You have probably heard the old “truism” that “Curiosity Killed the Cat”, but did you know that there is a lesser-known version that says, “Curiosity killed the cat, but satisfaction brought it back.” What if curiosity can feel risky, but actually holds the key to both individual and collective liberation?


Welcome

Prelude: “Sailing” (Malone) Danny Malone, piano & vocals, Brent Baldwin, pedal steel guitar

Chalice Lighting

This is the flame we hold in our hearts as we strive for justice for everyone. This is the light we shine upon systems of oppression until they are no more. This is the warmth we share with one another as our struggle becomes our salvation.

Call to Worship

ON GETTING OVER OURSELVES
by Dr. Sharon Blackie

What would happen if we began each day from the position that we don’t know everything, and that what we proudly imagine to be ‘our truth’ and ‘our wisdom’ probably aren’t such perfect reflections of reality after all?

What would happen if we began each day with the realization that it’s entirely possible that we don’t actually know anything that really matters? If we only could cast aside all our categorical certainties, wouldn’t that make each day into a genuine adventure? Wouldn’t we be filled with curiosity, with all that childlike awe and wonder we lost such a very long time ago? Wouldn’t a day like that be so very much richer, so very much more beautiful?
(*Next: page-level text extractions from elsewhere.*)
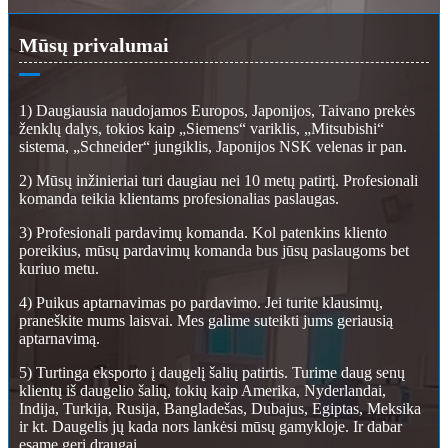
Mūsų privalumai
1) Daugiausia naudojamos Europos, Japonijos, Taivano prekės
ženklų dalys, tokios kaip „Siemens“ variklis, „Mitsubishi“
sistema, „Schneider“ jungiklis, Japonijos NSK velenas ir pan.
2) Mūsų inžinieriai turi daugiau nei 10 metų patirtį. Profesionali
komanda teikia klientams profesionalias paslaugas.
3) Profesionali pardavimų komanda. Kol patenkins kliento
poreikius, mūsų pardavimų komanda bus jūsų paslaugoms bet
kuriuo metu.
4) Puikus aptarnavimas po pardavimo. Jei turite klausimų,
praneškite mums laisvai. Mes galime suteikti jums geriausią
aptarnavimą.
5) Turtinga eksporto į daugelį šalių patirtis. Turime daug senų
klientų iš daugelio šalių, tokių kaip Amerika, Nyderlandai,
Indija, Turkija, Rusija, Bangladešas, Dubajus, Egiptas, Meksika
ir kt. Daugelis jų kada nors lankėsi mūsų gamykloje. Ir dabar
esame geri draugai.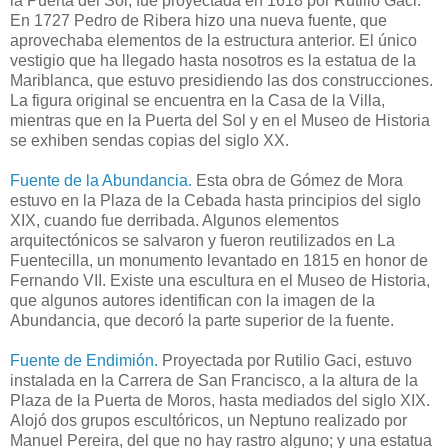
la Puerta del Sol, fue proyectada en 1618 por Rutilio Gaci.
En 1727 Pedro de Ribera hizo una nueva fuente, que
aprovechaba elementos de la estructura anterior. El único
vestigio que ha llegado hasta nosotros es la estatua de la
Mariblanca, que estuvo presidiendo las dos construcciones.
La figura original se encuentra en la Casa de la Villa,
mientras que en la Puerta del Sol y en el Museo de Historia
se exhiben sendas copias del siglo XX.
Fuente de la Abundancia.
Esta obra de Gómez de Mora
estuvo en la Plaza de la Cebada hasta principios del siglo
XIX, cuando fue derribada. Algunos elementos
arquitectónicos se salvaron y fueron reutilizados en La
Fuentecilla, un monumento levantado en 1815 en honor de
Fernando VII. Existe una escultura en el Museo de Historia,
que algunos autores identifican con la imagen de la
Abundancia, que decoró la parte superior de la fuente.
Fuente de Endimión.
Proyectada por Rutilio Gaci, estuvo
instalada en la Carrera de San Francisco, a la altura de la
Plaza de la Puerta de Moros, hasta mediados del siglo XIX.
Alojó dos grupos escultóricos, un Neptuno realizado por
Manuel Pereira, del que no hay rastro alguno; y una estatua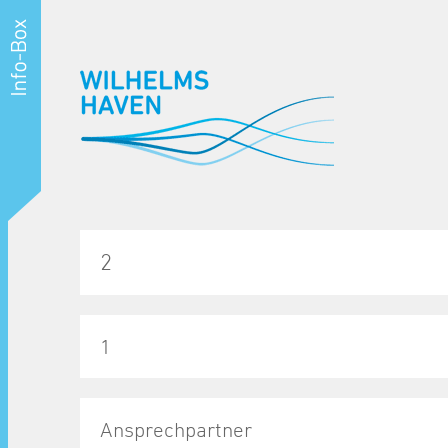
2
1
Ansprechpartner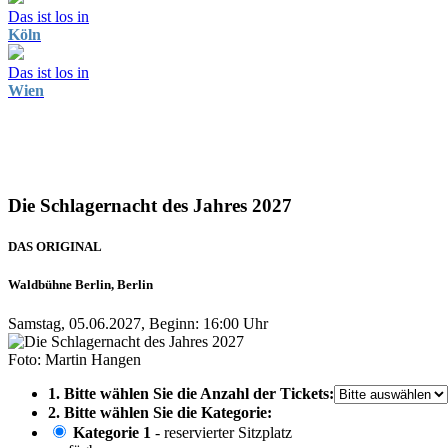
Das ist los in
Köln
Das ist los in
Wien
Die Schlagernacht des Jahres 2027
DAS ORIGINAL
Waldbühne Berlin, Berlin
Samstag, 05.06.2027, Beginn: 16:00 Uhr
Foto: Martin Hangen
1. Bitte wählen Sie die Anzahl der Tickets:
2. Bitte wählen Sie die Kategorie:
Kategorie 1
- reservierter Sitzplatz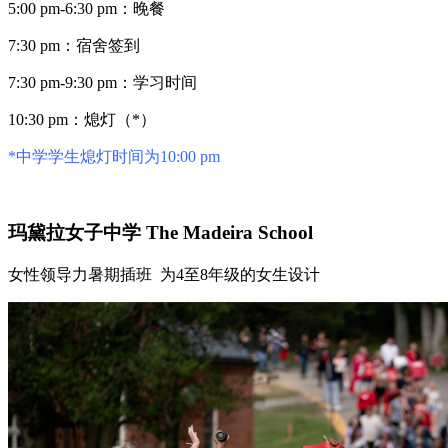
5:00 pm-6:30 pm：晚餐
7:30 pm：宿舍签到
7:30 pm-9:30 pm：学习时间
10:30 pm：熄灯（*）
*中学学生熄灯时间为10:00 pm
玛黛拉女子中学 The Madeira School
女性领导力暑期插班 为4至8年级的女生设计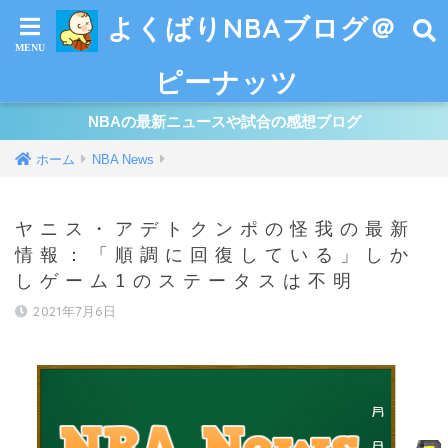
よくばりNBAブログ＠
ピーナッツ
NBAの最新ニュースや試合の感想ブログ
ホーム
NBA News
ヤニス・アデトクンポの怪我の最新
情報：「順調に回復している」しか
しゲーム1のステータスは不明
2021年7月6日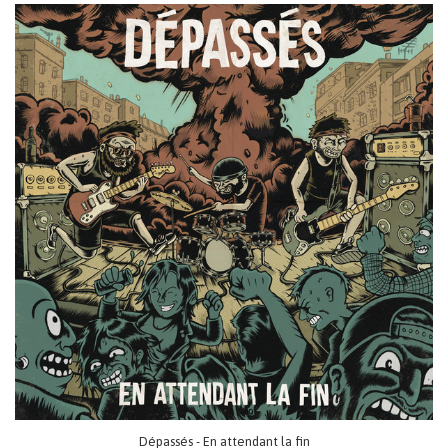
Dépassés - En attendant la fin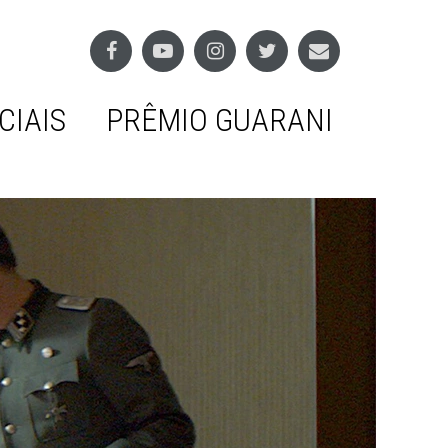
CIAIS
PRÊMIO GUARANI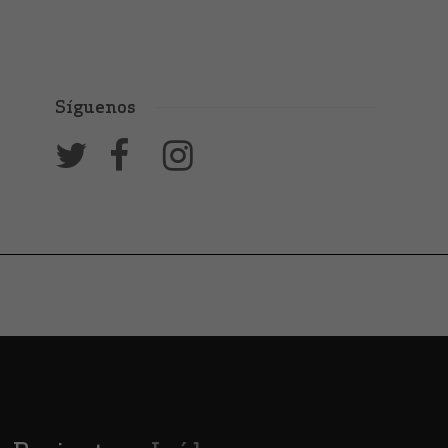
Síguenos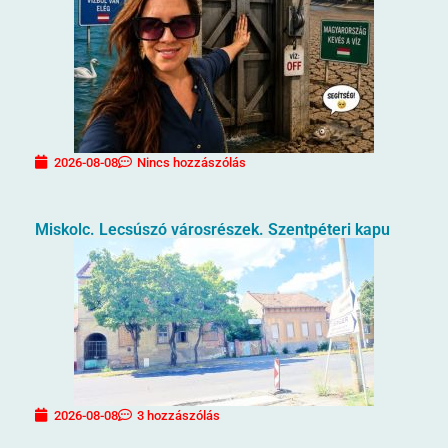
2026-08-08
Nincs hozzászólás
Miskolc. Lecsúszó városrészek. Szentpéteri kapu
2026-08-08
3 hozzászólás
So very much wiser?

Affirming Our Mission

Together we nourish souls, transform lives, and do justice to build the Beloved Community.

Anthem

Danny Malone, piano & vocals, Brent Baldwin, pedal steel guitar & vocals

Reading

From CURIOUS: THE DESIRE TO KNOW AND WHY YOUR FUTURE DEPENDS ON IT
by Ian Leslie

Our oldest stories about curiosity are warnings: Adam and Eve and the apple of knowledge, Icarus and the sun, Pandora’s box. Early Christian theologians railed against curiosity: Saint Augustine claimed that “God fashioned hell for the inquisitive.” Even humanist philosopher Erasmus suggested that curiosity was greed by a different name. For most of Western history, it has been regarded as at best a distraction, at worst a poison, corrosive to the soul and to society. There’s a reason for this. Curiosity is unruly, It doesn’t like rules, or, at least, it assumes that all rules are provisional, subject to the laceration of a smart question nobody has yet thought to ask. It disdains the approved pathways, preferring diversions, unplanned excursions, Impulsive left turns. In short, curiosity is deviant. Pursuing it is liable to bring you into conflict with authority at some point.

Centering

Music for Meditation: “Limbo” (Malone) Danny Malone, guitar & vocals, Brent Baldwin, pedal steel guitar

Sermon

CURIOSITY UNCAGED THE CAT

Once upon a time, a traveler came upon a small mountain village. She wondered why every house had bright blue doors except one.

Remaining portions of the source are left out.